In 1928, Alexander Fleming returned from a two-week holiday to find that a mold had contaminated one of his petri dishes and killed the surrounding bacteria. Most researchers would have tossed the plate and started over. Fleming stopped, looked closer, and asked a different question: what is that mold doing to those bacteria? That moment of structured curiosity - treating an unexpected observation as information rather than inconvenience - is where empirical inquiry begins.
Empirical inquiry is the practice of building knowledge through direct observation and evidence rather than through authority, tradition, or intuition alone. The word "empirical" traces to the Greek word for experience. The central commitment is simple: claims about the world should be tested against the world. What makes this harder than it sounds is that human beings are extraordinarily skilled at seeing what they expect to see.
Why Observations Need Structure
An observation on its own is not science. Fleming noticed the mold. But noticing is just the beginning. To turn an observation into useful knowledge, you have to isolate it, record it precisely, and ask whether it could be explained by something other than what you think is happening.
Consider what Fleming had to rule out before he could claim the mold was producing something antibacterial. Maybe the bacteria around the mold were already weak. Maybe a contaminating chemical had accidentally entered from another experiment. Maybe the plate was exposed to unusual temperature or light. Each alternative explanation is a rival hypothesis - a competing story that fits the same facts. Empirical inquiry is the systematic process of eliminating rival hypotheses until only the most defensible explanation remains.
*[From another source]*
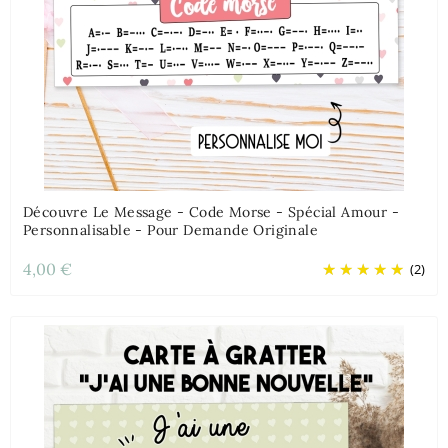
Découvre Le Message - Code Morse - Spécial Amour -
Personnalisable - Pour Demande Originale
4,00 €
(2)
This is not a process that ends in certainty. It ends in probability - in claims that are better supported than their alternatives. That is not a limitation. It is the feature. Science that admits its uncertainty and shows you the evidence is more trustworthy than authority that demands your belief.
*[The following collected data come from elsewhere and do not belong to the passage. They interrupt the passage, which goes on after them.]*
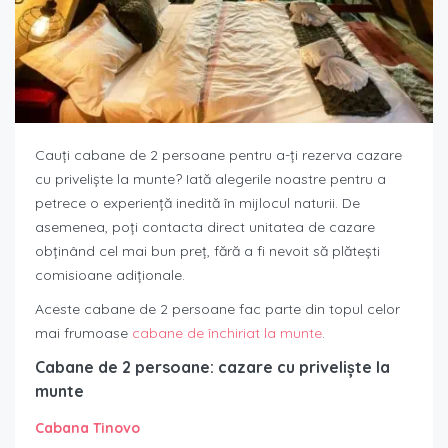
Cauți cabane de 2 persoane pentru a-ți rezerva cazare
cu priveliște la munte? Iată alegerile noastre pentru a
petrece o experiență inedită în mijlocul naturii. De
asemenea, poți contacta direct unitatea de cazare
obținând cel mai bun preț, fără a fi nevoit să plătești
comisioane adiționale.
Aceste cabane de 2 persoane fac parte din topul celor
mai frumoase
cabane de închiriat la munte
.
Cabane de 2 persoane: cazare cu priveliște la
munte
Cabana Tinovo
The Observation-Question Cycle
Every empirical investigation starts with an observation, then generates a question from that observation. The question has to be answerable. "Why does the universe exist?" is a profound question. It is not an empirical one in any practical sense, because no experiment you could design would test it. "Does penicillin inhibit bacterial growth in controlled conditions?" is empirical. You can measure bacterial colonies. You can compare plates with and without the substance. You can run the experiment again.
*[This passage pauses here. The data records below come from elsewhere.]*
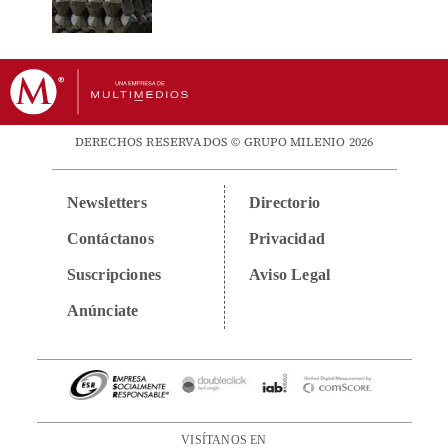
DERECHOS RESERVADOS © GRUPO MILENIO 2026
Newsletters
Directorio
Contáctanos
Privacidad
Suscripciones
Aviso Legal
Anúnciate
VISÍTANOS EN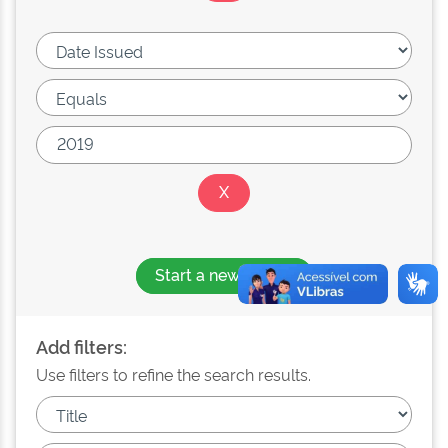
Start a new search
Add filters:
Use filters to refine the search results.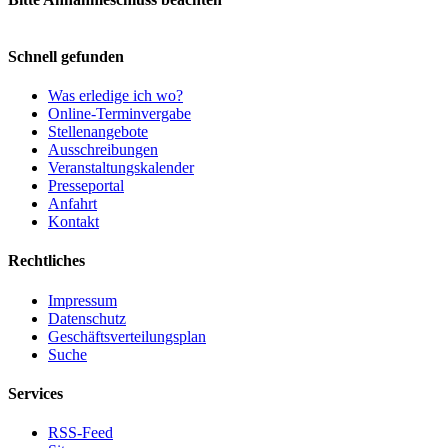
Schnell gefunden
Was erledige ich wo?
Online-Terminvergabe
Stellenangebote
Ausschreibungen
Veranstaltungskalender
Presseportal
Anfahrt
Kontakt
Rechtliches
Impressum
Datenschutz
Geschäftsverteilungsplan
Suche
Services
RSS-Feed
Good empirical questions share a structure: they specify what you are measuring, they imply a comparison (with or without, before and after, more or less), and they can be answered with data. When a question lacks one of those three elements, the investigation that follows will produce ambiguous results that do not resolve anything.
Key Point: A well-formed empirical question specifies what is being measured, implies a comparison, and can be answered with observable data. If your question cannot be answered by observing something in the world, it belongs to philosophy or theology - both valuable, but not empirical science.
Observation Bias and How It Creeps In
The trap built into human observation is confirmation bias - the tendency to notice evidence that supports what you already believe and overlook evidence that complicates it. Scientists are not immune. In the 1970s, researcher Robert Rosenthal demonstrated that experimenters who were told their lab rats were "maze-bright" reported significantly better performance from those rats than experimenters told their rats were "maze-dull." The rats were randomly assigned from the same population. The difference lived entirely in the observers.
This is why empirical science develops procedures to protect observations from the observer's expectations. Blind and double-blind protocols, pre-registered hypotheses, standardized measurement tools - these are not bureaucratic obstacles. They are defenses against the very human tendency to find what you are looking for. You will encounter these tools in detail in later lessons. For now, the core lesson from Fleming's petri dish is that the value of an observation depends on the discipline with which it was made.